This milestone marks a pivotal development for Cyprus's investment landscape, introducing a formal mechanism to screen foreign investments that may affect national security or public order. It is therefore crucial that foreign investors understand how this framework may impact their investment strategies going forward.
Key Takeaways from the New FDI Framework
Under the new law, foreign investors (i.e. natural or legal persons from outside the EU/EEA/Switzerland) will face mandatory filing requirements before investing in enterprises operating within strategically important or sensitive sectors.

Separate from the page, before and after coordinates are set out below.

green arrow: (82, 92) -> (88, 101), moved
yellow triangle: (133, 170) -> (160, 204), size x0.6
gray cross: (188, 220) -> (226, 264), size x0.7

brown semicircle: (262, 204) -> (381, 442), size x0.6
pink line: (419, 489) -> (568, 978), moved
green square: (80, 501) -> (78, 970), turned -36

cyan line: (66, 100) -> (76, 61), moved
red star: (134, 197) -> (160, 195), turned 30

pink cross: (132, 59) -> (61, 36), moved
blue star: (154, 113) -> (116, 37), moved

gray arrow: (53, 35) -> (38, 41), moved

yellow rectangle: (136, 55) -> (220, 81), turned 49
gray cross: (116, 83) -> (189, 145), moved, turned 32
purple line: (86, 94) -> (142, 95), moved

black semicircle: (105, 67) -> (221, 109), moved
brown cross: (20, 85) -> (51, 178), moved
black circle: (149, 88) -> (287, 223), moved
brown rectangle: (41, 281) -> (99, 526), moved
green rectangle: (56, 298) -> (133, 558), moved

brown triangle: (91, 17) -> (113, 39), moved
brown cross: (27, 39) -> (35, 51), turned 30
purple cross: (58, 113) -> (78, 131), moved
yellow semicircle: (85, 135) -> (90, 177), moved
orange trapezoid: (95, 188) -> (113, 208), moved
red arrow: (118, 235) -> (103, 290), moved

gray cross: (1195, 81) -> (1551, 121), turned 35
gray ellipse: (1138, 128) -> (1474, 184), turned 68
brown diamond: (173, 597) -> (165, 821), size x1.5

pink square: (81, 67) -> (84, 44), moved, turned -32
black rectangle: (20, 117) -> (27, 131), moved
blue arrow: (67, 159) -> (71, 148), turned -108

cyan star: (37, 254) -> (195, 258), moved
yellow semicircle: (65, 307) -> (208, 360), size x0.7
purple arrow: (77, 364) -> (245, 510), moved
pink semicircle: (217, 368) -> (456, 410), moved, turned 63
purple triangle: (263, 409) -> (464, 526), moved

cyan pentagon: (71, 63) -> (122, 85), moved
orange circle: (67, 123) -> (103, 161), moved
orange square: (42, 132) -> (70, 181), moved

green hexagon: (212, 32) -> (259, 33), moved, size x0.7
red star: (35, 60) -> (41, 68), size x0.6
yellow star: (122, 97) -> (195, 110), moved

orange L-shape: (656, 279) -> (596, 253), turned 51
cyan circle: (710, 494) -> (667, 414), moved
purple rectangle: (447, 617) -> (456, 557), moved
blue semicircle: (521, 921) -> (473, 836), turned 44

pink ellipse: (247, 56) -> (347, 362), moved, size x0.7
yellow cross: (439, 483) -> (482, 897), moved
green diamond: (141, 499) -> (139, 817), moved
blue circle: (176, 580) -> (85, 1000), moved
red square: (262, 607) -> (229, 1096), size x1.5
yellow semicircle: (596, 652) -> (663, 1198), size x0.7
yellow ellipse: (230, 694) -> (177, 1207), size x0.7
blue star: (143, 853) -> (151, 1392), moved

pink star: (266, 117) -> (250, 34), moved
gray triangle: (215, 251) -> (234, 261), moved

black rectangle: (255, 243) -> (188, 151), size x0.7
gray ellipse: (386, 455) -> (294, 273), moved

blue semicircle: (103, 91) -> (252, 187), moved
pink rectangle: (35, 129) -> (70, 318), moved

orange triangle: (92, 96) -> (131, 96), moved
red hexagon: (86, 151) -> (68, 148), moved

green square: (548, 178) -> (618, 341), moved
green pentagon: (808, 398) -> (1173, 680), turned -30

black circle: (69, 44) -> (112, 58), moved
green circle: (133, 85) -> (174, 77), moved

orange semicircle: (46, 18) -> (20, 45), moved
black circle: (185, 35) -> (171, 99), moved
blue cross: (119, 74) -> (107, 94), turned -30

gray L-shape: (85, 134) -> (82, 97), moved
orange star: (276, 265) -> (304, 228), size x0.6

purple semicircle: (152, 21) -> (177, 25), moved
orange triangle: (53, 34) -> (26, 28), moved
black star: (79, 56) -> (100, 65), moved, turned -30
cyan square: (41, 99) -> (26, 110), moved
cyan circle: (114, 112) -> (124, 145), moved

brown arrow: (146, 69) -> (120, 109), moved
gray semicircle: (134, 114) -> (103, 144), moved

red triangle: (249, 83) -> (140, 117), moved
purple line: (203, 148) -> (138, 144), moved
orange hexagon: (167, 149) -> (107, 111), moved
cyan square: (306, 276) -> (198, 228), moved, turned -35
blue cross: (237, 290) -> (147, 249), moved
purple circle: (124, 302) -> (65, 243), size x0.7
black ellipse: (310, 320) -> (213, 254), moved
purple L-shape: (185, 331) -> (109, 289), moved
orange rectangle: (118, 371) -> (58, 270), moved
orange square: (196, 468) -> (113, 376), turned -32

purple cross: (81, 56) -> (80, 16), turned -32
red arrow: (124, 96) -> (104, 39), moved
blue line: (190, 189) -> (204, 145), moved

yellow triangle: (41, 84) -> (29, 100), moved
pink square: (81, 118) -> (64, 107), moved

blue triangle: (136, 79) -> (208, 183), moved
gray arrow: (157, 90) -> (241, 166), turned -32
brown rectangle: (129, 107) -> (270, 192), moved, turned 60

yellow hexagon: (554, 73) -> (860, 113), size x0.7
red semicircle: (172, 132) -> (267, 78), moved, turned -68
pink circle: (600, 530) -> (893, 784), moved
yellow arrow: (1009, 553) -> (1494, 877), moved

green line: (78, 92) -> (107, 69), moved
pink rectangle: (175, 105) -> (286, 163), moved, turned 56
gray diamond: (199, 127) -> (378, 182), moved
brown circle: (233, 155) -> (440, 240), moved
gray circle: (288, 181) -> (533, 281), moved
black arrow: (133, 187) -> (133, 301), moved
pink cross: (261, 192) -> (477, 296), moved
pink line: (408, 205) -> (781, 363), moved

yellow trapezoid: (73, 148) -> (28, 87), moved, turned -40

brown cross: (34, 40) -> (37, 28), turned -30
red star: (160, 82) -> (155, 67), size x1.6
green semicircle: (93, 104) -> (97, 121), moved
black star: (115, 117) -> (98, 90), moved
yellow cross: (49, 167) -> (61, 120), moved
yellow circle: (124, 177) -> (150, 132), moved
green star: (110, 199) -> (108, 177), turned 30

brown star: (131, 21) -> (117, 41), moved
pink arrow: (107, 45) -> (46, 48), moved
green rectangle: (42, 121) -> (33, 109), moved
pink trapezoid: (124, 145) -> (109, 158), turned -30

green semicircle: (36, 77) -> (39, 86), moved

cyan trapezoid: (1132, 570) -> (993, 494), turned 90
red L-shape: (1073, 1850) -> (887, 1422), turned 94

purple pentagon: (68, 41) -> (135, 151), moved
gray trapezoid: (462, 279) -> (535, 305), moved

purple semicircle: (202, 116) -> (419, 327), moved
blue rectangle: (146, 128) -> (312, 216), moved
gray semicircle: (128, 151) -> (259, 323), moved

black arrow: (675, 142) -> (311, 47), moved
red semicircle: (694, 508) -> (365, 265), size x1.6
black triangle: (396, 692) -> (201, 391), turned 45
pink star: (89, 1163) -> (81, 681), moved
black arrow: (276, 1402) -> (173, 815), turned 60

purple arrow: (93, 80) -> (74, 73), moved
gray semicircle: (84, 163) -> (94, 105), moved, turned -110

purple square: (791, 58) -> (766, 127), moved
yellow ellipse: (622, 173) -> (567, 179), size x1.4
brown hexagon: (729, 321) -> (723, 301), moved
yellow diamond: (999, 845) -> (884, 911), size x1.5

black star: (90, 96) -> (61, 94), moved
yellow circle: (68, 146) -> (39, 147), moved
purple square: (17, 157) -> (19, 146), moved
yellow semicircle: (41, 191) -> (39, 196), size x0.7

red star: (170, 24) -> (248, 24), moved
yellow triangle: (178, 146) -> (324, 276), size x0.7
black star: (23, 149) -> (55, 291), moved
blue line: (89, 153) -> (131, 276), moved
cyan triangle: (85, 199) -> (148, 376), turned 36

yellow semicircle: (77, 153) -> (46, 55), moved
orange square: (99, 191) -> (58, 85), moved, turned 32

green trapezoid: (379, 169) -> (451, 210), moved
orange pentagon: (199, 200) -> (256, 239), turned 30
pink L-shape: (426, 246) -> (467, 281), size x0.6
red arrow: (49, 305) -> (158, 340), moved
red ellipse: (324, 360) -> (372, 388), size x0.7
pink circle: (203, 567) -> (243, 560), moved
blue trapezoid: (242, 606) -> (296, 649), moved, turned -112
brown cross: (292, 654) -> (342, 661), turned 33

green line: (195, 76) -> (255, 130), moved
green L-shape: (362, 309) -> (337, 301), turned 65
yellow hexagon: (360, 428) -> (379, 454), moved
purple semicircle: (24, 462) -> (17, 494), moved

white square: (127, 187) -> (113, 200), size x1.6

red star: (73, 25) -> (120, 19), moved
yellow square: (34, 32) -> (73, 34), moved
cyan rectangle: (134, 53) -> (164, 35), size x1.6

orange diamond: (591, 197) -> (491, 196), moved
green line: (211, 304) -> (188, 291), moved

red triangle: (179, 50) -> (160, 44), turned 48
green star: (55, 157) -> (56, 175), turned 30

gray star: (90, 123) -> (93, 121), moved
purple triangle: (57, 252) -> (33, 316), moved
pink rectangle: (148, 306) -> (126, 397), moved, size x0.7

Key sectors covered by the law include:
- Energy & water supply
- Transport & communications
- Media
- Financial services
- Healthcare
- Digital infrastructure and dual-use technology
- Education
- Tourism
- Defence
- Land and real estate of critical importance
To ensure comprehensive coverage, the law also provides that even where an FDI is made through an EU-based entity, the obligation to notify will still arise if that EU-based entity is 25% or more owned or controlled by third-country investors.
When Is an FDI Filing Required?
The obligation to notify an FDI transaction arises where:
- The acquisition concerns 25% or more of the voting rights or share capital in (or the corresponding ability to exercise decisive influence over the activities of) Cypriot entities active in the sensitive sectors (e.g., energy, transport, media, health, defence); and
- The value of the FDI equals or exceeds €2 million, whether through a single transaction or cumulative transactions between the same parties within a 12-month period.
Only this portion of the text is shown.